Simon Jenkins has recently argued in the Guardian that science should not be compulsory beyond primary-school level. I don’t think we need be too reactionary about his comments, though I disagree with much of them. But when a director of a ‘policy research centre’ shows such astonishing ignorance of scientific thinking, and perhaps worse still, no one on a national newspaper’s editorial or production team can see that this is so (would the equivalent historical ignorance be tolerated, say?), one has to wonder whether increasing scientific illiteracy still further is the right way to go. In fact, the scientific ignorance on display here is only the tip of the iceberg. The real fault is a complete lack of critical thinking. There are few things more dangerous in public life than people educated just far enough to be able to mask that lack with superficially confident and polished words.

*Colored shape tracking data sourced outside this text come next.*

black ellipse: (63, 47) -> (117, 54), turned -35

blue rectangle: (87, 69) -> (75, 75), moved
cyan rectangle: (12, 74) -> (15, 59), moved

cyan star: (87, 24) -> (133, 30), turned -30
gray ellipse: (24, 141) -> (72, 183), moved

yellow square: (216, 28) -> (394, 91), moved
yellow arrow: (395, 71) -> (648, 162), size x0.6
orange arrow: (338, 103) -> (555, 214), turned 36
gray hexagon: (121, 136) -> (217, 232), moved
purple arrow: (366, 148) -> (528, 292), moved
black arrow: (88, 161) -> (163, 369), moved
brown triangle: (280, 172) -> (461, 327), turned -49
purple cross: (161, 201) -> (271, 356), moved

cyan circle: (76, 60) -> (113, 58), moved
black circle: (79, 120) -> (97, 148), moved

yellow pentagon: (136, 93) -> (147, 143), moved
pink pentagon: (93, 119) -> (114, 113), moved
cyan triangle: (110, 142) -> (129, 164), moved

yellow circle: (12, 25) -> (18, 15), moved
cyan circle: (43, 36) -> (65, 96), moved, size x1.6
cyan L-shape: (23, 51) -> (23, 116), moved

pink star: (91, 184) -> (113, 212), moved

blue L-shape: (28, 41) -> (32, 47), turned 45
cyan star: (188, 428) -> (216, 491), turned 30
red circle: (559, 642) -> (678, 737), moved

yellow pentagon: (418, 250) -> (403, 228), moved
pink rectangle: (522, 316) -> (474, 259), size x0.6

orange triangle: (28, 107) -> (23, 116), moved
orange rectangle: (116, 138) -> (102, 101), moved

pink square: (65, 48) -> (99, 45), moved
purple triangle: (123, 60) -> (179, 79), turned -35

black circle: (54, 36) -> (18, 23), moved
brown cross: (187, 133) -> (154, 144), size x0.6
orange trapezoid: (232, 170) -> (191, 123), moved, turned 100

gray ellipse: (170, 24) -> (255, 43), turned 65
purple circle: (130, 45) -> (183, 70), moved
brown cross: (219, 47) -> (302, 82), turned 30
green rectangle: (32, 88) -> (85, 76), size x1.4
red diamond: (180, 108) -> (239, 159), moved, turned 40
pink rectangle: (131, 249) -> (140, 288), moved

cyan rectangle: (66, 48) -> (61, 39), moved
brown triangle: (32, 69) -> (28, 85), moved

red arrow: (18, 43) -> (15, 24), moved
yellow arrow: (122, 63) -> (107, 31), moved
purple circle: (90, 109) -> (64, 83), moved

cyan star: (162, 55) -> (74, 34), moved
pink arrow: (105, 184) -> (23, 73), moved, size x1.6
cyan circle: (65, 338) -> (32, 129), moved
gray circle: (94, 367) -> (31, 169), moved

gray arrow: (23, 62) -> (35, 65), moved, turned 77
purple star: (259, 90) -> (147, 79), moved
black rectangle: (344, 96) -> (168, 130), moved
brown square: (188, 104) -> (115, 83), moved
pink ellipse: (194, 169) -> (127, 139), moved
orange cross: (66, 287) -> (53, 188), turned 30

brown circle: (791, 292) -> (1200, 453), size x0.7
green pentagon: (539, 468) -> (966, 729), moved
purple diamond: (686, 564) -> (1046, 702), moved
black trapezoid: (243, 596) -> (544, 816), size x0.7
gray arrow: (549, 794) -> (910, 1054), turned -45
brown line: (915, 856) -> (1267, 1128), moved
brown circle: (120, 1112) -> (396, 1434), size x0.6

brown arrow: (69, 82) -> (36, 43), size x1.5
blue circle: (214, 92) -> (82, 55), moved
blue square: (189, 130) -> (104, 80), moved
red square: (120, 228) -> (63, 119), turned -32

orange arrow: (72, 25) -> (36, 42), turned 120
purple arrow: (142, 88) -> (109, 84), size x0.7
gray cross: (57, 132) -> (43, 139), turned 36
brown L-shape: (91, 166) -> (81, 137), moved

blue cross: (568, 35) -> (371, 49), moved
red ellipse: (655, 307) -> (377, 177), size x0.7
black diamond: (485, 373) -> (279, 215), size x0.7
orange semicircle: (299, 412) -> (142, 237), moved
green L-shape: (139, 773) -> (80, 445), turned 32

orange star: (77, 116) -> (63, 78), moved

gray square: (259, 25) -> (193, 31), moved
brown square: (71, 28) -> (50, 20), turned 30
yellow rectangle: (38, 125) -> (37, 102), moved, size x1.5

But it’s perhaps most surprising of all to see someone in ‘policy research’ fail to understand how a government should use expert opinion. If there is a scientific consensus on this question, what does she want them to do? The opposite? Nothing? A responsible government acts according to the best advice available. If that advice turns out to be wrong (and science, unlike politics, must always admit to that possibility), the government nevertheless did the right thing. If this Policy Research Centre actually has any influence on policy-making, God help us.